» Records drawn from a dataset:

>>>

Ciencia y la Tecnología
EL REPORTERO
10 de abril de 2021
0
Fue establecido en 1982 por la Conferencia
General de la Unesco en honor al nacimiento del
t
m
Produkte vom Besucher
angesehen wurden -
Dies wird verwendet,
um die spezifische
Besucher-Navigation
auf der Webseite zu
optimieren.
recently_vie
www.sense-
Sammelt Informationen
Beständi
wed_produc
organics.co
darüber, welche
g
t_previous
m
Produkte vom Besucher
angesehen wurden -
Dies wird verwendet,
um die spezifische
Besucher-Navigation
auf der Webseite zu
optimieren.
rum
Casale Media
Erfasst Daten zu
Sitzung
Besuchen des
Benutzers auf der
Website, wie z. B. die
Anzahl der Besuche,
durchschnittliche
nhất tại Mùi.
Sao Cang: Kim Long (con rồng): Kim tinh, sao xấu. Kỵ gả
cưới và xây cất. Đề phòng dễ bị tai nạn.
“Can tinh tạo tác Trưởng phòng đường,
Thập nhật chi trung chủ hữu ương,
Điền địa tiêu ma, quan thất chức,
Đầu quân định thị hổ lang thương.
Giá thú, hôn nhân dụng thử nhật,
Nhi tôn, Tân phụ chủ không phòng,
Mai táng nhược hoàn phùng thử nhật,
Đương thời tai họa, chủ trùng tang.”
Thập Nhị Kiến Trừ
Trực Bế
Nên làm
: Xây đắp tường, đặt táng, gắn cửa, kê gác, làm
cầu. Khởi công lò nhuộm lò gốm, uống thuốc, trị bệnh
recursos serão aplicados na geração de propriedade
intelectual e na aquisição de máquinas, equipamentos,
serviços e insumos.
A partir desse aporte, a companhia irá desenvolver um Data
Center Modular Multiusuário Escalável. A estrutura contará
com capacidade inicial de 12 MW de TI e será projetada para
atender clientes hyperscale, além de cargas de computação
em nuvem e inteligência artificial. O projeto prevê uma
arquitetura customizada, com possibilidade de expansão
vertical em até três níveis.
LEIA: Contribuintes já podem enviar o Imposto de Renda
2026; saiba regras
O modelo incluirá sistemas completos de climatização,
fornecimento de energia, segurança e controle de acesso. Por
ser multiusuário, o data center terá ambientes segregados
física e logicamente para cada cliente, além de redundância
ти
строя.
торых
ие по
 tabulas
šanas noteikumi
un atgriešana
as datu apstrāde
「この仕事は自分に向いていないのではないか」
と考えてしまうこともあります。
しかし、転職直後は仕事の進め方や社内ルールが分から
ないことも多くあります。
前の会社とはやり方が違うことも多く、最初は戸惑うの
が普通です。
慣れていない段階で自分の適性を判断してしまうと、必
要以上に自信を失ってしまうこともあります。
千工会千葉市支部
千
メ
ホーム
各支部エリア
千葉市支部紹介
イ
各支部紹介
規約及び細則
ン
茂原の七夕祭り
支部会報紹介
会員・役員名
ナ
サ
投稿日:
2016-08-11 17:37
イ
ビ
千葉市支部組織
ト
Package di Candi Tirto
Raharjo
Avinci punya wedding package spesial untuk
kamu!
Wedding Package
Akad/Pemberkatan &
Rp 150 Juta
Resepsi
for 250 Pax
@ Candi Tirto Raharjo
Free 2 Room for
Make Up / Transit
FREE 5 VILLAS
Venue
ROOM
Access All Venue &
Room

<<<

» Task to carry out: Output exactly the lines above, from the one holding "Rp 150 Juta" through the end of the data, including the first and last.

» Task answer:
Rp 150 Juta
Resepsi
for 250 Pax
@ Candi Tirto Raharjo
Free 2 Room for
Make Up / Transit
FREE 5 VILLAS
Venue
ROOM
Access All Venue &
Room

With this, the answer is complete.